* _Exercise details_:
Drop every image and restate the entries below word for word.

* _Source data_:
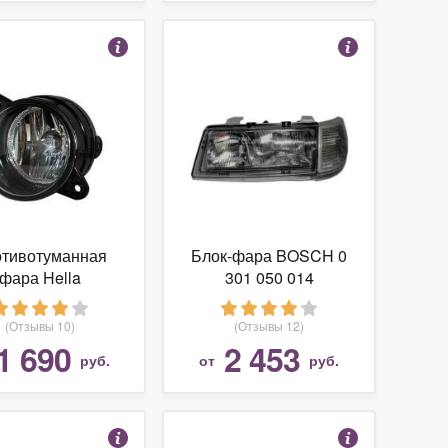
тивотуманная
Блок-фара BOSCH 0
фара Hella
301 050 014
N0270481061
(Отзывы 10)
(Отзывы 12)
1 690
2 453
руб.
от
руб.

* _Answer to the problem_:
тивотуманная
Блок-фара BOSCH 0
фара Hella
301 050 014
N0270481061
(Отзывы 10)
(Отзывы 12)
1 690
2 453
руб.
от
руб.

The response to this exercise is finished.